Mr. Woodside worked in Google's Eastern European office before moving to Dublin, where he built Google's inside sales operations from scratch. He rose up through Google's European ranks, and Mr. Kordestani credits him with establishing relationships with big advertisers and agencies. Mr. Kordestani also said he's helped to create a first-class team, as well as establish positive relationships with big partners on both the advertiser and agency side, including 02, Marks & Spencer, Amazon and Omnicom.
Importance of post
The speed at which Google filled the position indicates its importance within the organization. Google needs a respected liaison to the agency world as it attempts to build its display-advertising business which, unlike search, is not a traditional strength for the company.
Mr. Armstrong announced he was leaving Google late last week. He had been at the company for almost nine years and was its most public and trusted link to Madison Avenue, which has embraced search as a marketing vehicle but has often mistrusted Google as a steward of brand dollars. His loss was seen as a major blow.
"While we are all sorry to see Tim move on, change always brings new opportunities," Mr. Kordestani said in a statement. "We believe it's now time not just to roll out globally the best practices from the different regional sales teams -- the Americas, EMEA and Asia Pacific -- but also to tailor our business strategies more closely to the different situations we face in different countries (more mature vs. less mature markets)."
Mr. Woodside will face a challenge in persuading large brand marketers -- and their agencies -- to buy advertising on Google properties and its network of content partners.
All of the new revenue streams are especially important for Google now, as its search growth slows after years of robust gains. The slowing growth is partly due to the simple fact that it can't continue its rapid pace forever but is also due to the difficulties in the economy.
Michael Hayes, exec VP-digital communications at IPG's Initiative, said Mr. Woodside's task would be to help Google figure out how to turn YouTube's massive audience into ad dollars, and to develop products beyond display. Of some recent efforts, such as Google TV, Google Radio and Google Print, he said, "I'm not sure agencies have wanted it."
Advertisers have also been looking for Google to leverage its dominance in data into a full-feature behavioral-targeting ad offering. Google announced what it calls "interest-based targeting" last week, but Mr. Hayes said, "given the breadth of their data, we haven't seen it yet."

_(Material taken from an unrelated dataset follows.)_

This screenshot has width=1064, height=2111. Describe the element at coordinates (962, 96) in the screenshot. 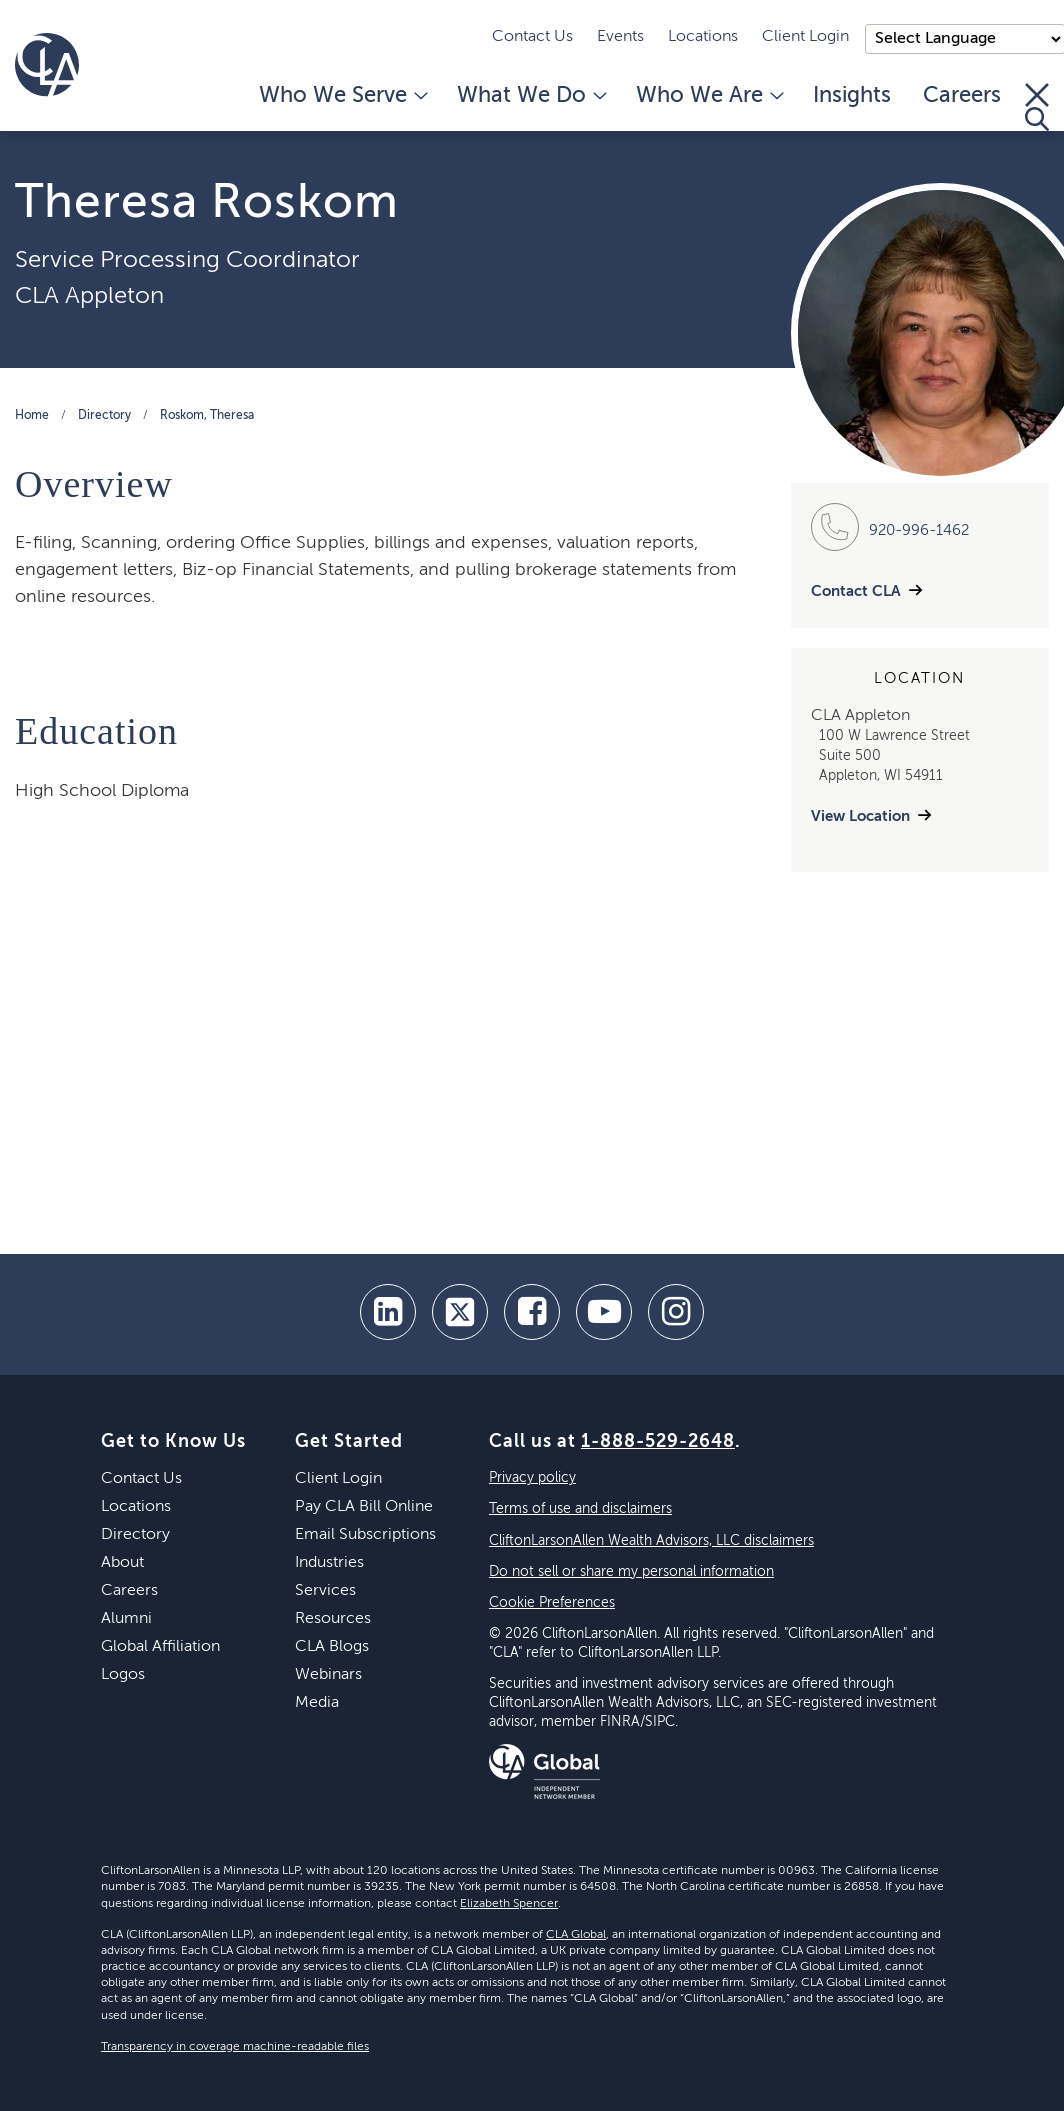 I see `Careers` at that location.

Many of Google's non-search offerings rely on technology it inherited when it bought giant ad-serving player DoubleClick almost two years ago, a deal in which Mr. Armstrong was heavily involved. In the past several months Google has started to roll out programs, such as behavioral targeting, that rely on DoubleClick's technology.
The appointment of Mr. Woodside, a relative unknown on Madison Avenue, caught U.S.-based agency chiefs by surprise. Google passed over several executives better known in the agency world, including U.S. Ad-Sales VP Penry Price; display-ad chief and former DoubleClick president David Rosenblatt; and Sukhinder Singh Cassidy, president of Google's Asia-Pacific operations.

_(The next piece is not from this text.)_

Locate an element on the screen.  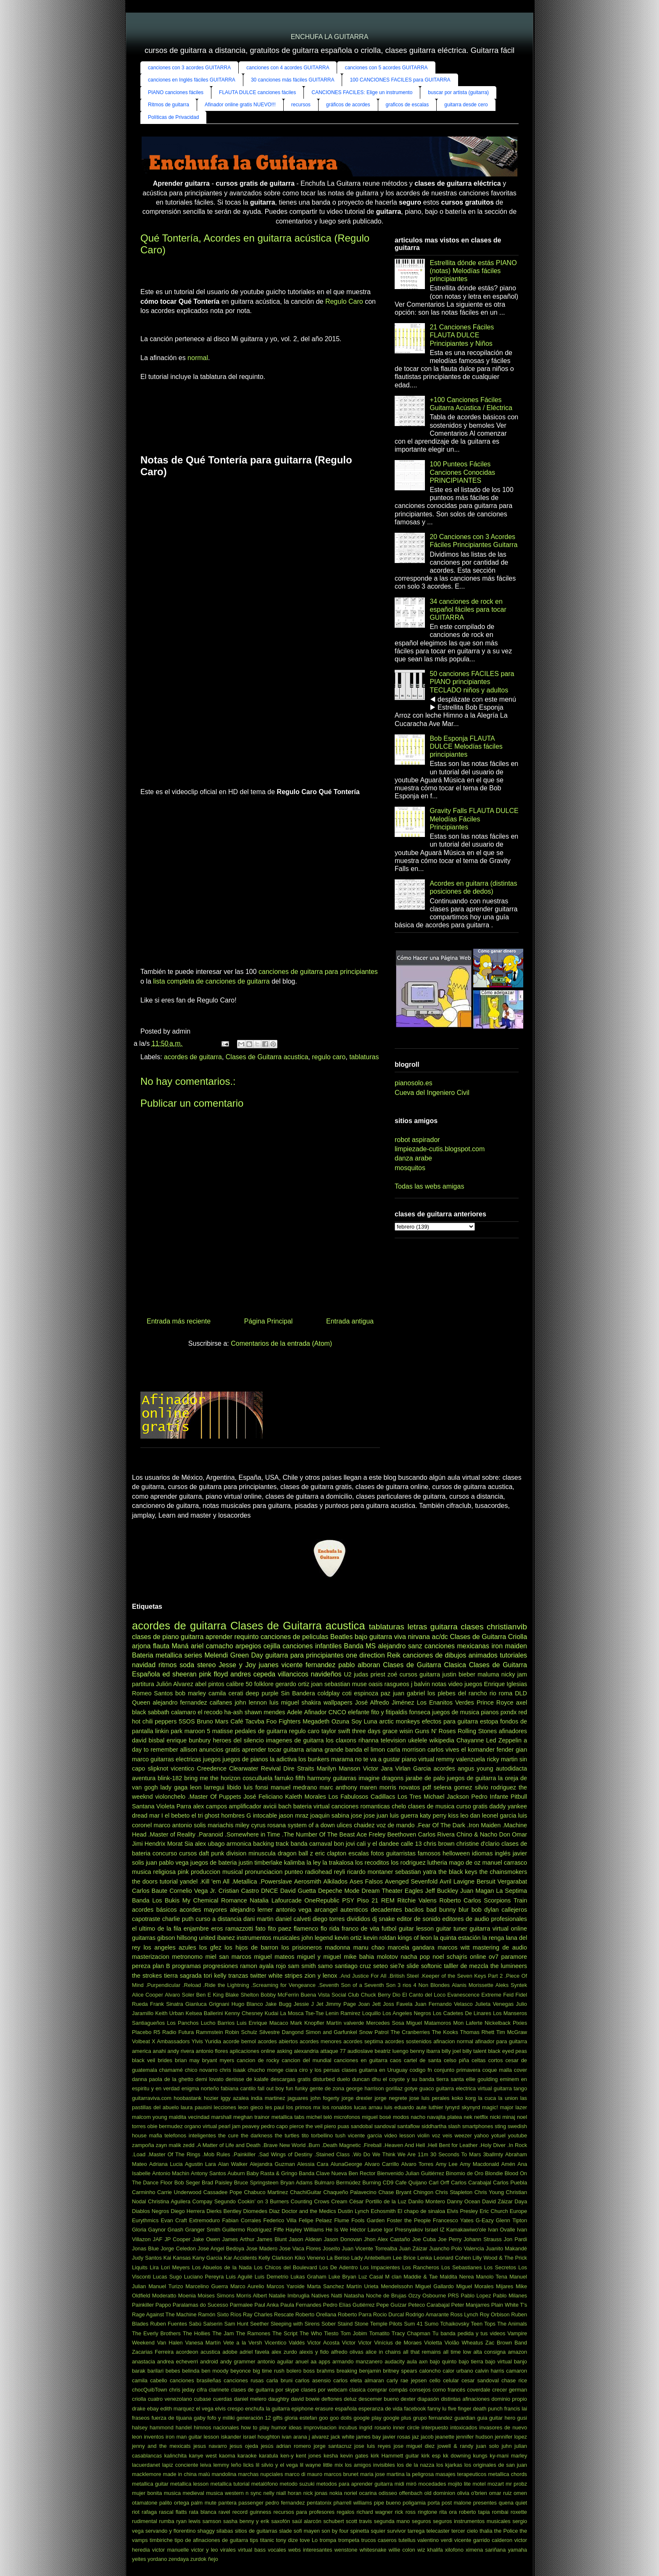 john lennon is located at coordinates (251, 1702).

"We look forward to him introducing himself and hearing his approach, which might be different from the past at Google," Mr. Hayes said.
Will AOL-Google partnership continue?
The appointment came on the same day Mr. Armstrong addressed AOL staffers in Dulles, Va., for the first time, bringing some heroes of AOL's past, including founder Steve Case and former Vice Chairman Ted Leonsis, to help him rally the troops. Mr. Armstrong also told AOL staffers that Google management, including CEO Eric Schmidt and co-founders Sergey Brin and Larry Page, blessed the move, an indication that business ties between the search giant, which already handles AOL search, could deepen going forward.
"I hope that we will continue the AOL-Google partnership for a long period of time," Mr. Armstrong said. It may be up to Mr. Woodside whether that pans out.